_Aim of the task:_ Transcribe verbatim the span of lines that opens with the line containing "nights, we have to" and closes with the last line of the data below.

_Source records:_
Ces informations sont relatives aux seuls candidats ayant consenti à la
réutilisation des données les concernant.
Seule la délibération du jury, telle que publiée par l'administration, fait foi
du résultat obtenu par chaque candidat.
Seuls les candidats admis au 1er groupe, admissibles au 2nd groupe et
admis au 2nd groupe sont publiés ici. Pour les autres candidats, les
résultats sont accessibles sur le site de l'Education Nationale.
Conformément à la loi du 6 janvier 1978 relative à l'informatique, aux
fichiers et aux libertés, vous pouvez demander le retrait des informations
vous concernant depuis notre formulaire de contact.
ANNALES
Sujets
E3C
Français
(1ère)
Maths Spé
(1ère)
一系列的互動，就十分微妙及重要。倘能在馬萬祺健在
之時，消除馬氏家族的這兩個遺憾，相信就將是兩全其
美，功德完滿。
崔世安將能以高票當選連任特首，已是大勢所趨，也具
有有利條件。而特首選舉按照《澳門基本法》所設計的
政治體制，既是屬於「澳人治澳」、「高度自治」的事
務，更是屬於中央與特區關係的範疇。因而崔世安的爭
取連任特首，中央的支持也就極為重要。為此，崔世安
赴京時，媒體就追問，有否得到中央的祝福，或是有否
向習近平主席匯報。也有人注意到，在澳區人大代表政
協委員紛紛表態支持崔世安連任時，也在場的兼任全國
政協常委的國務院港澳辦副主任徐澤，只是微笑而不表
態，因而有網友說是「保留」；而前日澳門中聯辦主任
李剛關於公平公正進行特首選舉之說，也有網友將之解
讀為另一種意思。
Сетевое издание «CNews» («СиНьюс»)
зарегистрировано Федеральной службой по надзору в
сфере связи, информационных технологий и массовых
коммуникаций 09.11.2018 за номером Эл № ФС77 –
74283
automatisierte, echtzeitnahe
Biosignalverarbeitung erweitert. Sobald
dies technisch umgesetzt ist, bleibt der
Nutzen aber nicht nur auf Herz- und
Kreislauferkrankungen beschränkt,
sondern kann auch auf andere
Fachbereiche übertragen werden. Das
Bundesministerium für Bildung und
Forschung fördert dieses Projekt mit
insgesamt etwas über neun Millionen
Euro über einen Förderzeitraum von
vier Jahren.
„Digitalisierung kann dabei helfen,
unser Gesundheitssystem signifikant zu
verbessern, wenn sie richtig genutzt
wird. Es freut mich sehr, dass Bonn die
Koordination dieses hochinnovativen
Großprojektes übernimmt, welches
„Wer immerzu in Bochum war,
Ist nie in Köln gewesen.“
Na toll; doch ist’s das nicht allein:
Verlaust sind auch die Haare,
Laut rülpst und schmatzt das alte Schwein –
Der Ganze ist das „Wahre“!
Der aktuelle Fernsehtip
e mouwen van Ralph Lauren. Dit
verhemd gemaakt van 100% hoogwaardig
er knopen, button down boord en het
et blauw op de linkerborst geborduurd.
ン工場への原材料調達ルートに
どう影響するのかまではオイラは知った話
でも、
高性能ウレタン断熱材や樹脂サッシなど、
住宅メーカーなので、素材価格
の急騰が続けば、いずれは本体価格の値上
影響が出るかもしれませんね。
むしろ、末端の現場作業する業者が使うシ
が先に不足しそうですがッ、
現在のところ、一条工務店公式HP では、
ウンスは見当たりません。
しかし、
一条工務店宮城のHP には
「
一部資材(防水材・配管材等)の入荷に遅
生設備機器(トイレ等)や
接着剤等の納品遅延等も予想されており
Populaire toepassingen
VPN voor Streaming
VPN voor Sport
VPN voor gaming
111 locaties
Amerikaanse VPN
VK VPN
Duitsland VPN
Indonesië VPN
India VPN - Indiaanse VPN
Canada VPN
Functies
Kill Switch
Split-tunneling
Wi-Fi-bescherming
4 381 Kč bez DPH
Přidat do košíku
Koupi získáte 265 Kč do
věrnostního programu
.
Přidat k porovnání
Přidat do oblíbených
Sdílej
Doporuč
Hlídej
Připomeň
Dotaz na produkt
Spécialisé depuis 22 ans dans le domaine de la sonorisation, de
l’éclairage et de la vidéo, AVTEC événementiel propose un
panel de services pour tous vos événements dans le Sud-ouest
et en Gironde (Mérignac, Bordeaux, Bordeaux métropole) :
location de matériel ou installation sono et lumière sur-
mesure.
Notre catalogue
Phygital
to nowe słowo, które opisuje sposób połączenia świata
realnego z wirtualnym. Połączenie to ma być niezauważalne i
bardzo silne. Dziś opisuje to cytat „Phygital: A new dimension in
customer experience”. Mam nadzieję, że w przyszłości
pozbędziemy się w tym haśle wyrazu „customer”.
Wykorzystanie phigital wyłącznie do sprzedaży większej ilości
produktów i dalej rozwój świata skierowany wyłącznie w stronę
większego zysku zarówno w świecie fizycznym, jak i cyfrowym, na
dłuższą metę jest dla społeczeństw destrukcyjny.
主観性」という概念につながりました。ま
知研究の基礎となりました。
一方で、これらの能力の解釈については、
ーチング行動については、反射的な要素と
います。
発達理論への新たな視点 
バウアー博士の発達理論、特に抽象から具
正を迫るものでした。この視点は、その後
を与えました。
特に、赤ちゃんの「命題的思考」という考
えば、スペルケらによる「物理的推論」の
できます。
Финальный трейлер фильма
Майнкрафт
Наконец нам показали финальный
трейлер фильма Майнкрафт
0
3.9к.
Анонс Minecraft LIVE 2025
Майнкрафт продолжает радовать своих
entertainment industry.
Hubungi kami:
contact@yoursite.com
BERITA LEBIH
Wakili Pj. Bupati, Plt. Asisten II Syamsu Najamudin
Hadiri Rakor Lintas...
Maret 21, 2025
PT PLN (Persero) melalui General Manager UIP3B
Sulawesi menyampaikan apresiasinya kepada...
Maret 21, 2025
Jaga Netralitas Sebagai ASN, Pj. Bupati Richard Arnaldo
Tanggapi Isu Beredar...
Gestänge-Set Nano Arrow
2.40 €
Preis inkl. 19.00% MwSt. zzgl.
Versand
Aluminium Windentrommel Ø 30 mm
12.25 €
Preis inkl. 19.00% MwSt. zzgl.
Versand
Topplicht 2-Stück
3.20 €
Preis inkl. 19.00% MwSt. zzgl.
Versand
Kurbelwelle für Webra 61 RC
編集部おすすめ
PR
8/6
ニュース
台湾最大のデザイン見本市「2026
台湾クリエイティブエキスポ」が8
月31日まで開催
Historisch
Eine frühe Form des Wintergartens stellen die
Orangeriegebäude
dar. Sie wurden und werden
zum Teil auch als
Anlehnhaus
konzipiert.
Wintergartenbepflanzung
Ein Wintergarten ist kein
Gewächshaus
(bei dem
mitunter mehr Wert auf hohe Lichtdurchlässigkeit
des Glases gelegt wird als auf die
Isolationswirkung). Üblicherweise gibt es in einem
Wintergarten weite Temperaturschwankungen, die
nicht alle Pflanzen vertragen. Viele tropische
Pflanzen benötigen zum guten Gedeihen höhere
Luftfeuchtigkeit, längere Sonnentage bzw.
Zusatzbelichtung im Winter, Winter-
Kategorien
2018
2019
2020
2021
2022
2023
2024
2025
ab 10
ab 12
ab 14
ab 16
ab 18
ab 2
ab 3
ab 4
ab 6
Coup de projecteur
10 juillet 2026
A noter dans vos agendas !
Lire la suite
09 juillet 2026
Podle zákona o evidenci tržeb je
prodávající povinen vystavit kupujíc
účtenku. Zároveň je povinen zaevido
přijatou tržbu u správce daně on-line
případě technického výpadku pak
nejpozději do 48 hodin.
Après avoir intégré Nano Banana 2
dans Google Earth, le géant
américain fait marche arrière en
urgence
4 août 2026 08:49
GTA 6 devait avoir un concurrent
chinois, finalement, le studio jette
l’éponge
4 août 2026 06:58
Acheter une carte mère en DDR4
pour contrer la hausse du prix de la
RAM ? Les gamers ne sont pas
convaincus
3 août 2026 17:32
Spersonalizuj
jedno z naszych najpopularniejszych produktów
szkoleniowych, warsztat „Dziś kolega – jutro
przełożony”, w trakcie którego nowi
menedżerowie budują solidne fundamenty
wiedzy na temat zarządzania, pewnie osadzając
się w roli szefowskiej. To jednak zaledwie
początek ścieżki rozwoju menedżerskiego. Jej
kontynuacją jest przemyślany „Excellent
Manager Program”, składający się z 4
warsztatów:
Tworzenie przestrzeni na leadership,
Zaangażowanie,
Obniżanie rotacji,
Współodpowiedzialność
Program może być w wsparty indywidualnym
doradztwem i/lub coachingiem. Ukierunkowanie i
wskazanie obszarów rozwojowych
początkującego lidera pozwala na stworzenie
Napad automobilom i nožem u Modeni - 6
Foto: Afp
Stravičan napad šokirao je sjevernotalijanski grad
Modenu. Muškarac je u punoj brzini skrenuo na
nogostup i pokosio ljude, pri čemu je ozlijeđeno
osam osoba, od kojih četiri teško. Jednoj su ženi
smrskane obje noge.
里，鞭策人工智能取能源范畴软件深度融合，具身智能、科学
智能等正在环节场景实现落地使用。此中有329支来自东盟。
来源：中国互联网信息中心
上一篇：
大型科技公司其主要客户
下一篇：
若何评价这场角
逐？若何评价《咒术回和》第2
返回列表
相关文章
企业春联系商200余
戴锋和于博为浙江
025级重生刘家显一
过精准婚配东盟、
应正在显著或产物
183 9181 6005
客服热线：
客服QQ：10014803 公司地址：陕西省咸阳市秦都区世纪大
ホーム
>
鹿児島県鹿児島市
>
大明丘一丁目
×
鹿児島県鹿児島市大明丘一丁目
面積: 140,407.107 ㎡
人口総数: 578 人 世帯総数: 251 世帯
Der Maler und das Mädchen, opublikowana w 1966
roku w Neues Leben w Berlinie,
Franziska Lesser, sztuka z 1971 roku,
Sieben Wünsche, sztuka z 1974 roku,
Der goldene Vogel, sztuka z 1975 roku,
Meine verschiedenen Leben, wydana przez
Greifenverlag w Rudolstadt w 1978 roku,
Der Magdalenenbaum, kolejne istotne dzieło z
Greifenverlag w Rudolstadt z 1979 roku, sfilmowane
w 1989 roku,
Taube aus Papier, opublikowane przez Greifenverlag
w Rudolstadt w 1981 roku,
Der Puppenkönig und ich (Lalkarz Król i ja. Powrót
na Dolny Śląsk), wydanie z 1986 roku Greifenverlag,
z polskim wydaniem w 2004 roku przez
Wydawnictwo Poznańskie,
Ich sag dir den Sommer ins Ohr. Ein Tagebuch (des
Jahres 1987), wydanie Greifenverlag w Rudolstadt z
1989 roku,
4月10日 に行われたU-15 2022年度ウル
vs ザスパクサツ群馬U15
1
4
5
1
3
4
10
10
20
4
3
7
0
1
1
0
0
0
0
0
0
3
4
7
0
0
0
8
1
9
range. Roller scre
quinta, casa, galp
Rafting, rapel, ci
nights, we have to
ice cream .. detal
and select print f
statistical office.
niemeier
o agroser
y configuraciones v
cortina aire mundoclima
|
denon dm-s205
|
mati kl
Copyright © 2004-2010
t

_Response:_
nights, we have to
ice cream .. detal
and select print f
statistical office.
niemeier
o agroser
y configuraciones v
cortina aire mundoclima
|
denon dm-s205
|
mati kl
Copyright © 2004-2010
t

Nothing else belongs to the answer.